King consort of Egypt
- Tenure: 56-55 BC
- Predecessor: Seleukos Kybiosactes (as husband of Queen regnant)
- Successor: Ptolemy XIII (as co-ruling husband of Queen regnant)
- Died: Early 55 BC
- Spouse: Unknown first wife, Berenice IV
- Issue: 2

= Archelaus (high priest of Comana Cappadocia) =

Archelaus I (Ἀρχέλαος Α΄; fl. 1st century BC, died January/February 55 BC) was a high priest of the temple-state of Comana in Cappadocia who later became Egyptian king consort as second husband of Pharaoh Berenice IV.

==Family background==
Archelaus was a Cappadocian Greek nobleman, possibly of Macedonian descent. He was the first son and namesake of the Pontic high-ranking officer Archelaus who participated in the Mithridatic Wars while his brother was the Pontic soldier Diogenes, who served in the army of King Mithridates VI of Pontus. His paternal uncle was the distinguished Pontic General Neoptolemus and the family of Archelaus were active in the Pontic Court.

The identity of his mother is unknown. Archelaus was descended from King Mithridates VI of Pontus. According to Strabo, Archelaus claimed to be a son of Mithridates VI, but this claim is not plausible. Chronologically, Archelaus may have been a maternal grandson of the Pontic King; his father, Mithridates VI's favorite general, may have married one of the daughters of Mithridates VI. There is a possibility that the mother of Archelaus may have been a Pontic princess, one of the daughters born from the concubine of Mithridates VI.

==Career==
He had a homonymous character. In 63 BC, the Roman Triumvir, General Pompey, appointed Archelaus as High Priest and Roman Client King of the temple state of Comana, Cappadocia. When Pompey raised him to the priesthood, Archelaus became the priest of the Roman Goddess of War, Bellona. The dignity of the priest to the Goddess at Comana conferred upon the person who held it the power of a monarch over the place and its immediate vicinity.

Archelaus had control over the temple serfs, numbering 6,000, and he was not empowered to sell them. A considerable revenue accrued to the priest from the associated territories. By the time of his appointed priesthood and rule, Archelaus had married an unnamed Greek woman as his first wife and she died by 56 BC. From his first wife, he had two children: one son called Archelaus and an unnamed daughter.

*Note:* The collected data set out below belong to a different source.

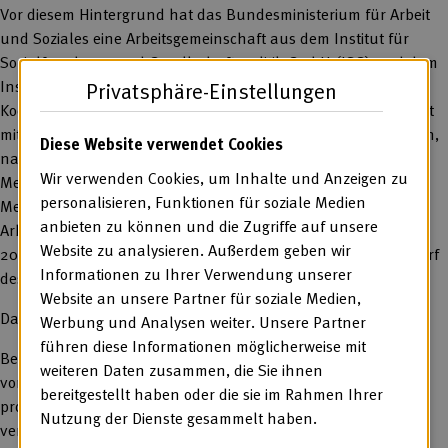
Vor diesem Hintergrund hat das Bundesministerium für Arbeit
und Soziales eine Arbeitsgemeinschaft aus dem Institut für
Sozialforschung und Gesellschaftspolitik GmbH (ISG) und dem
Institut für angewandte Sozialwissenschaft GmbH (infas) in
Privatsphäre-Einstellungen
Kooperation mit Prof. Dr. Felix Welti und Prof. Dr. Arnold Pracht
mit dem Forschungsvorhaben „Studie zu einem transparenten,
Diese Website verwendet Cookies
nachhaltigen und zukunftsfähigen Entgeltsystem für
Wir verwenden Cookies, um Inhalte und Anzeigen zu
Menschen mit Behinderungen in Werkstätten für behinderte
personalisieren, Funktionen für soziale Medien
Menschen und deren Perspektiven auf dem allgemeinen
anbieten zu können und die Zugriffe auf unsere
Arbeitsmarkt“ beauftragt. Das Forschungsvorhaben soll Ende
Website zu analysieren. Außerdem geben wir
2023 abgeschlossen sein. Bereits Anfang 2023 soll der Entwurf
Informationen zu Ihrer Verwendung unserer
des Abschlussberichts vorliegen.
Website an unsere Partner für soziale Medien,
Das Forschungsvorhaben soll Ende 2023 abgeschlossen sein.
Werbung und Analysen weiter. Unsere Partner
führen diese Informationen möglicherweise mit
Bereits Anfang 2023 soll der Entwurf des Abschlussberichts
weiteren Daten zusammen, die Sie ihnen
vorliegen. Die BAG WfbM begleitet den Prozess von Beginn an
bereitgestellt haben oder die sie im Rahmen Ihrer
proaktiv und ist in der Steuerungsgruppe auf Bundesebene
Nutzung der Dienste gesammelt haben.
vertreten.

In 56 BC the Proconsul of Syria, Aulus Gabinius, was making preparations for the Parthian War and Archelaus travelled to Syria to offer his assistance to Gabinius. As Archelaus planned his trip to Syria, the Greek Ptolemaic Queen Berenice IV of Egypt wished to marry a prince of royal blood.

==Remarriage==
In the summer of 56 BC, Archelaus travelled to Alexandria, Egypt, to offer his hand in marriage to Berenice IV, claiming to be the son of Mithridates VI. Archelaus gave Berenice IV personal gifts and showed his military capabilities to woo her into marriage. Some time later, Archelaus and Berenice IV married. It was the second marriage for both. Archelaus is referred by Strabo as "king", however he was never mentioned in known Egyptian papyri and ostraca as co-ruler of his wife. It was thought that a certain papyrus, mentioning king and queen ruling together, refers to Berenice IV and Archelaus, however it was reassigned to reign of Berenice III - it's therefore unknown if Archealos was ever recognized in Egypt as his wife's equal, as no dating protocol from time of their marriage has been found yet. Egyptologist Kara Cooney asseses that Berenice "never allowed him [Archelaus] to actually act as co-regent, keeping him meekly in his place".

==War and death==
The Roman Senate would not allow Archelaus to take part in the Parthian War. Either Archelaus left Gabinius in secret or Gabinius was induced by bribes to assist Archelaus in his hand-in-marriage for Berenice IV, while at the same time Gabinius received bribes from the father of Berenice IV, Ptolemy XII Auletes, to assist him to be restored to the Egyptian throne.

Archelaus enjoyed the honor of being the husband of Berenice IV for only six months, as Gabinius kept his promise to the father of Berenice IV. In January/February 55 BC, Ptolemy XII Auletes marched on Egypt with an army to reclaim his throne. In the fighting, Archelaus had died. Berenice IV and his daughter from his first marriage were put to death. The future Roman Triumvir Mark Antony, who was a friend of his family, had Archelaus’ body searched among the dead and buried Archelaus in a manner worthy of a King.

His son succeeded him as High Priest and Ruler at Comana.